Şakir Kesebir başkanlığında heyet önce Vilayet binasına geldi. Burada Vilayet bayrak direğine (göndere) Türk Bayrağı çekildi. İstiklal Marşı çalındı ve Fransız askerleri selam verdi. Hava kararmıştı. Protokol ertesi güne kalarak Edirne’nin geri alınışı 25 Kasım 1922 olarak kabul edildi.
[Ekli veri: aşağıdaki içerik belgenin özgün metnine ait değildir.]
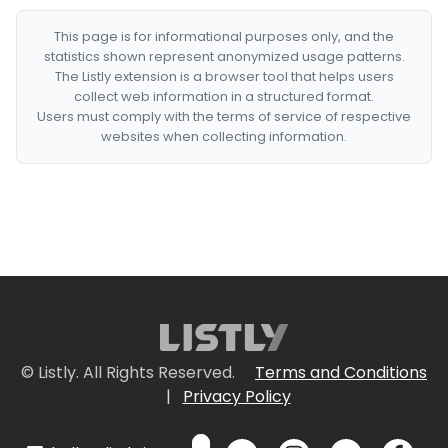
This page is for informational purposes only, and the
statistics shown represent anonymized usage patterns.
The Listly extension is a browser tool that helps users
collect web information in a structured format.
Users must comply with the terms of service of respective
websites when collecting information.
© Listly. All Rights Reserved.
Terms and Conditions
|
Privacy Policy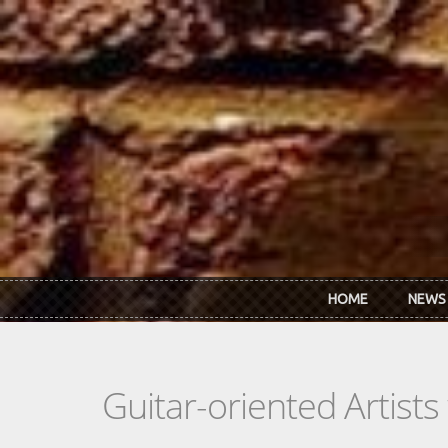
Skip to main content
HOME
NEWS
Guitar-oriented Artist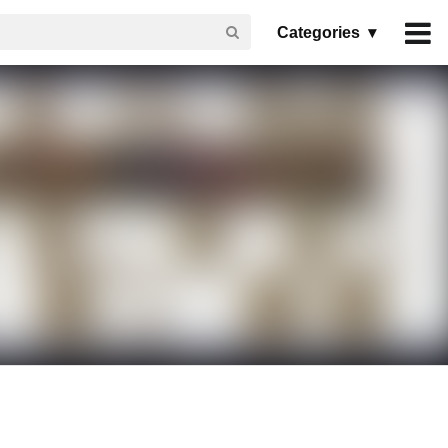
Categories ▾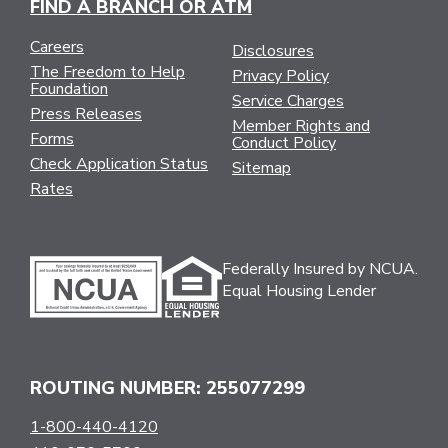
FIND A BRANCH OR ATM
Careers
Disclosures
The Freedom to Help
Privacy Policy
Foundation
Service Charges
Press Releases
Member Rights and
Forms
Conduct Policy
Check Application Status
Sitemap
Rates
Federally Insured by NCUA.
Equal Housing Lender
ROUTING NUMBER: 255077299
1-800-440-4120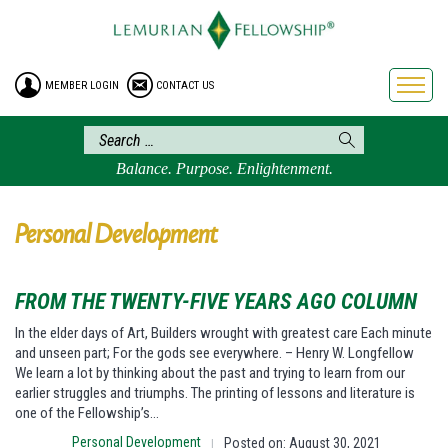
HOME
ENROLLMENT
MEMBER LOGIN
CONTACT US
FREE BROCHURE
PHILOSOPHY
LEMURIAN ORDER
Balance. Purpose. Enlightenment.
CRAFTS
LEMURIA
Personal Development
VIDEOS
BLOG
FROM THE TWENTY-FIVE YEARS AGO COLUMN
BOOKSTORE
In the elder days of Art, Builders wrought with greatest care Each minute
and unseen part; For the gods see everywhere. – Henry W. Longfellow
FAQ
We learn a lot by thinking about the past and trying to learn from our
earlier struggles and triumphs. The printing of lessons and literature is
one of the Fellowship’s…
Personal Development
Posted on: August 30, 2021
|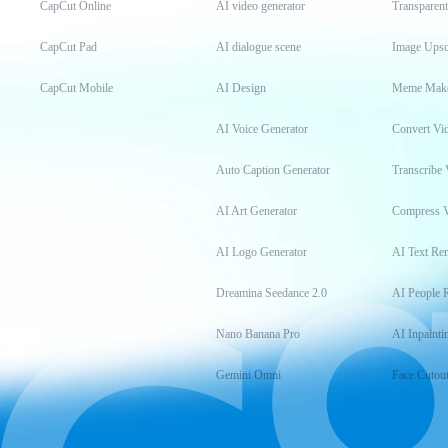
CapCut Online
AI video generator
Transparen
CapCut Pad
AI dialogue scene
Image Upsc
CapCut Mobile
AI Design
Meme Mak
AI Voice Generator
Convert Vi
Auto Caption Generator
Transcribe 
AI Art Generator
Compress 
AI Logo Generator
AI Text Re
Dreamina Seedance 2.0
AI People 
Nano Banana Pro
AI Inpainti
Gemini Omni
Face Cutou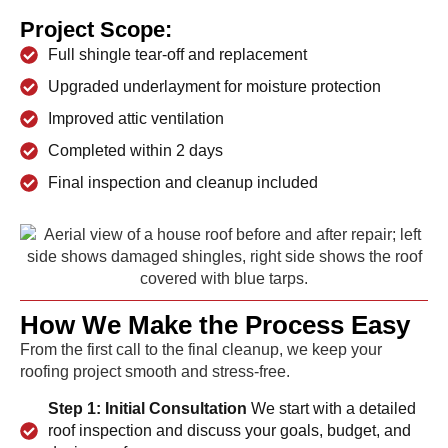
Project Scope:
Full shingle tear-off and replacement
Upgraded underlayment for moisture protection
Improved attic ventilation
Completed within 2 days
Final inspection and cleanup included
How We Make the Process Easy
From the first call to the final cleanup, we keep your
roofing project smooth and stress-free.
Step 1: Initial Consultation
We start with a detailed
roof inspection and discuss your goals, budget, and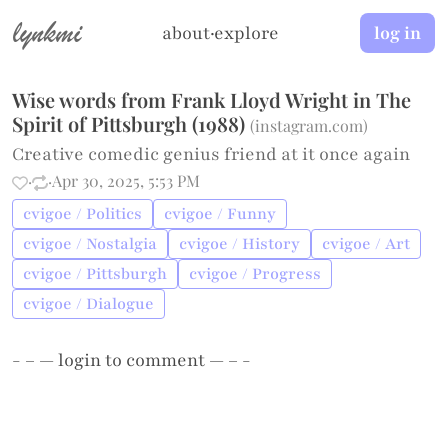
lynkmi
about
·
explore
log in
Wise words from Frank Lloyd Wright in The
Spirit of Pittsburgh (1988)
(
instagram.com
)
Creative comedic genius friend at it once again
·
·
Apr 30, 2025, 5:53 PM
cvigoe / Politics
cvigoe / Funny
cvigoe / Nostalgia
cvigoe / History
cvigoe / Art
cvigoe / Pittsburgh
cvigoe / Progress
cvigoe / Dialogue
- – —
login
to comment — – -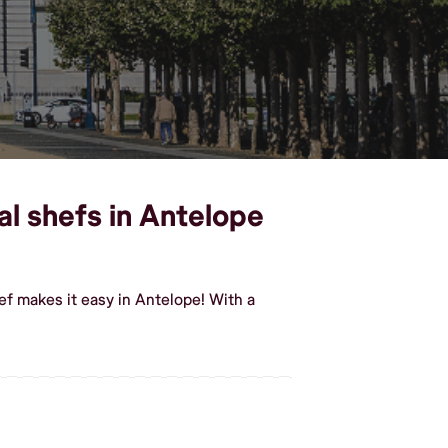
l shefs in Antelope
f makes it easy in Antelope! With a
Cuma sabahı (24 Kasım 1922) Havsa’yı teslim alan Vali Şakir Kesebir ve beraberindekiler sekiz otomobil ile Edirne’nin Hacılarezanı’na vardı. İzmir Marşı çalıyor, tüm asker silah elde heyeti selamlıyordu.
Önde Vali Şakir Bey, iki tarafında Edirne Milletvekilleri Şeref ve Faik Bay ile Bolu Milletvekili Fuat, İçel Milletvekili Faik Bey’le ve arkada tüm Edirne memurları ve halk “Yaşa” sesleri ile heyeti selamlıyordu.
Heyeti karşılayanlar Hahambaşı, Metropolitler ve Müftü bulunuyor ve Vali’yi ziyaret ederek kutlamada bulunmuşlardı.
Vali Şakir Kesebir ise hazır bulunanlara şöyle söyledi:
“Hepinizle İnşallah çok çok görüşeceğiz. Yıllardan beri birbirimizi görememekten ileri gelen özlemimiz büyüktü. Hala onun coşkusuyla doluyuz. Bir aya yakın bir zamandan beri Vilayet topraklarına ayak bastık. Sonunda bugün Edirne’mize kavuştuk.
Edirne bizim pek değerli, pek kutsal yerimizdir. Tarihimizin yüzyıldan beri başlayan övünceleri burada işlenmiştir. Biz bu tarihsel anılarımız ve kutsal haklarımız nedeniyle yurdumuzun bu güzel parçasını gene tutsaklıktan kurtaracağımıza güvencimiz tamdı. Bugün Tanrı’ya şükür ve hamd etmek borcumuzdur. Bugünün özelliği yalnız Edirne’nin kurtarılması değil, tarihin baştan aşağı değişmiş olmasıyla artmıştır. Lozan Konferansı da Barış görüşmeleri uğraşı içindedir. Dileriz ki bu olay mutlu sonuca varır ve tümümüz geçmiş zamanların acılarını unuturuz.  İnşallah artık barış yolunda el ele vererek gönenç ve mutluluk için çalışmak mutluluğuna erişiriz.”